Biological screening is a critical and complex aspect of AAV engineering. A common in the field is that the tropism of a particular AAV serotype can differ across species. AAVs engineered to target particular cells following systemic delivery in mice, for instance, will not necessarily function similarly in other species, including humans (Li, C. and Samulski, R.J. Nat. Rev. Genet. 21, 255-272; 2020).

“We have seen examples of capsids that are very good at targeting brain tissue in mice, but not in non-human primates (NHPs),” Bu says. PackGene now places increased emphasis on screening in NHPs as they are physiologically much closer to humans, he adds.

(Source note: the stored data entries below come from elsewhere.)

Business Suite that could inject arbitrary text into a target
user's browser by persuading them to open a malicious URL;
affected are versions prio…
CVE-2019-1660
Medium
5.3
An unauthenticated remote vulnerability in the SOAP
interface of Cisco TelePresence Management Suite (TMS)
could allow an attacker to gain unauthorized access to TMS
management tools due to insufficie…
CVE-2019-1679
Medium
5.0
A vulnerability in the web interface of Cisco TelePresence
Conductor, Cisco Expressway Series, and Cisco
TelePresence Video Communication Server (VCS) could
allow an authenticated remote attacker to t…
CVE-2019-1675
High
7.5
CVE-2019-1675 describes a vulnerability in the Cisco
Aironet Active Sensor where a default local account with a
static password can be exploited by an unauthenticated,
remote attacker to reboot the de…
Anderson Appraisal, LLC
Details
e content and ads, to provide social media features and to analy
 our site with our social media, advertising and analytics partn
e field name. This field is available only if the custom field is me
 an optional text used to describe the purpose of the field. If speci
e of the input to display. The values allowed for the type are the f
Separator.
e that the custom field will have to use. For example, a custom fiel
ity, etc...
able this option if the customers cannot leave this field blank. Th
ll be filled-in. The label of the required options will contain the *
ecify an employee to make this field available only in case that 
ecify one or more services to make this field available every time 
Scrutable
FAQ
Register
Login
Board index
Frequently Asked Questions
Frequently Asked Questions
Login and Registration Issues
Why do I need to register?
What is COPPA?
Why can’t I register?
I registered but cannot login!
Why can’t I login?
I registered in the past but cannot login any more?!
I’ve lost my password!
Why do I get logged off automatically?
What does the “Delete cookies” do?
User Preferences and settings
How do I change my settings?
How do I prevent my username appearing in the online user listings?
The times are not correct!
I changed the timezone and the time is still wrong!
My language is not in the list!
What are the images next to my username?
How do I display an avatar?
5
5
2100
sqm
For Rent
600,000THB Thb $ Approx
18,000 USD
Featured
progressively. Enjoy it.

The goal is to identify candidates with a reproducible tropism across both NHPs and mice as an indicator of robust tropism patterns with improved translatability into humans. Ensuring consistent efficacy and toxicology test results across mice and NHPs can also benefit Investigational New Drug filings to regulators.

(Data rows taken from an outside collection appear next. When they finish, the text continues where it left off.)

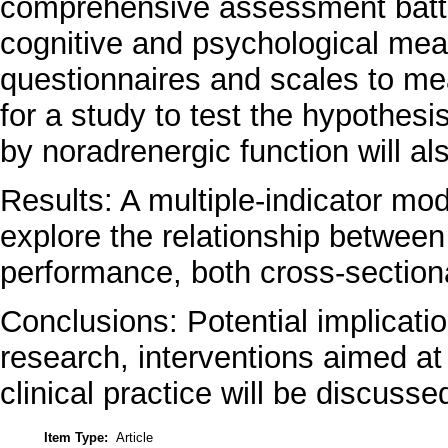
comprehensive assessment batte
cognitive and psychological meas
questionnaires and scales to me
for a study to test the hypothesi
by noradrenergic function will al
Results: A multiple-indicator mod
explore the relationship between
performance, both cross-sectional
Conclusions: Potential implicatio
research, interventions aimed at
clinical practice will be discusse
Item Type:
Article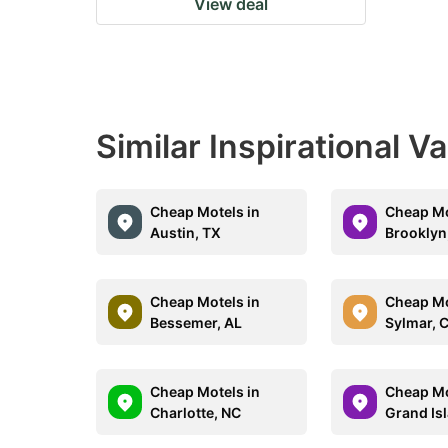
View deal
Similar Inspirational V
Cheap Motels in
Cheap Mo
Austin, TX
Brooklyn
Cheap Motels in
Cheap Mo
Bessemer, AL
Sylmar, 
Cheap Motels in
Cheap Mo
Charlotte, NC
Grand Is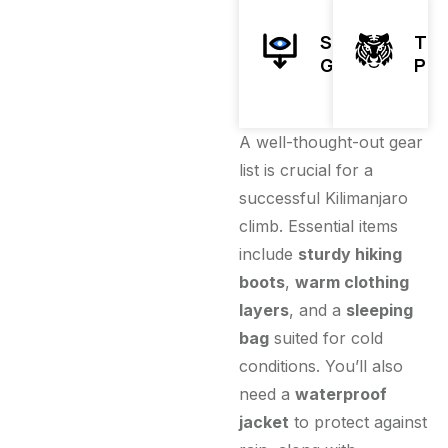
Sleeping
Tre
Gear
Pol
A well-thought-out gear
list is crucial for a
successful Kilimanjaro
climb. Essential items
include
sturdy hiking
boots
,
warm clothing
layers
, and a
sleeping
bag
suited for cold
conditions. You’ll also
need a
waterproof
jacket
to protect against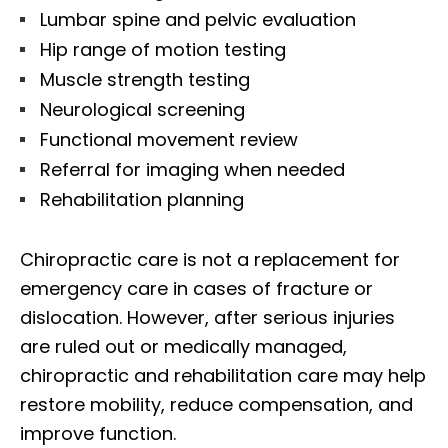
Lumbar spine and pelvic evaluation
Hip range of motion testing
Muscle strength testing
Neurological screening
Functional movement review
Referral for imaging when needed
Rehabilitation planning
Chiropractic care is not a replacement for
emergency care in cases of fracture or
dislocation. However, after serious injuries
are ruled out or medically managed,
chiropractic and rehabilitation care may help
restore mobility, reduce compensation, and
improve function.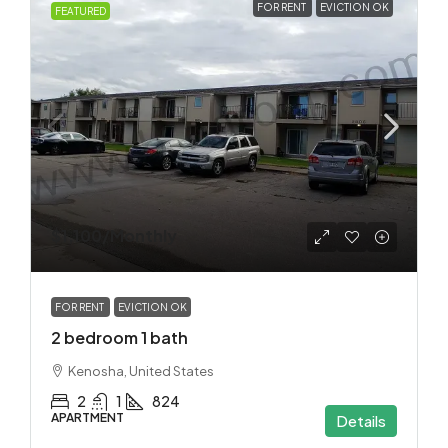
FOR RENT
EVICTION OK
FEATURED
$1,100
/Monthly
FOR RENT
EVICTION OK
2 bedroom 1 bath
Kenosha, United States
2
1
824
APARTMENT
Details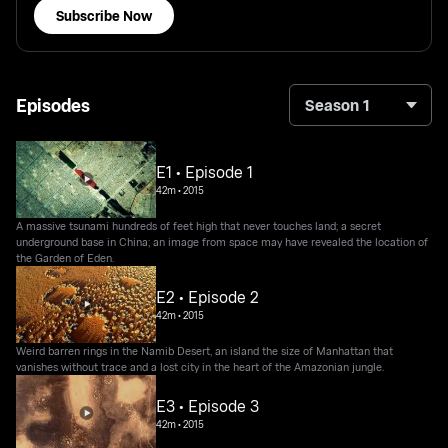
Subscribe Now
Episodes
Season 1
E1 • Episode 1
42m
•
2015
A massive tsunami hundreds of feet high that never touches land; a secret
underground base in China; an image from space may have revealed the location of
the Garden of Eden.
E2 • Episode 2
42m
•
2015
Weird barren rings in the Namib Desert, an island the size of Manhattan that
vanishes without trace and a lost city in the heart of the Amazonian jungle.
E3 • Episode 3
42m
•
2015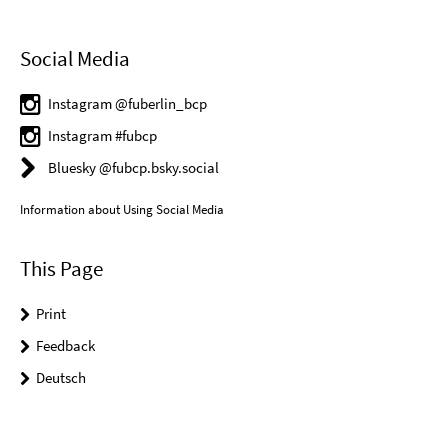
Social Media
Instagram @fuberlin_bcp
Instagram #fubcp
Bluesky @fubcp.bsky.social
Information about Using Social Media
This Page
Print
Feedback
Deutsch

Engineering and screening AAVs for optimal tropism is an essential but tedious part of modern gene therapy development, says Song. “By outsourcing this process, a gene therapy company can free up their scientists’ time for other important work such as verifying biological assays or refining the therapeutic gene cassettes,” she says.

Outsourcing can also get the job done faster, Song adds. “We have already screened many AAV candidates, so we have a map of existing data that can help us design smart AAV libraries that have a better chance of hitting the target,” she says. “We also have streamlined workflows for screening different tissues efficiently, making it easier for us to generate a viable construct quickly when compared to a gene therapy company doing it independently.”

In addition to muscle-targeting AAVs with reduced liver off-targeting, the team has developed AAV serotypes that target human primary T cells, which could be of interest for developing CAR-T-cell therapies. Bu adds: “Right now, we are also screening for central nervous system tropisms in NHPs, and we have some promising initial readouts.”

“The new serotypes we have developed could be a good starting point for gene therapy companies looking to target these cells,” Song says. “They can alternatively get a head-start by taking what we have developed and building their own new serotypes upon it.”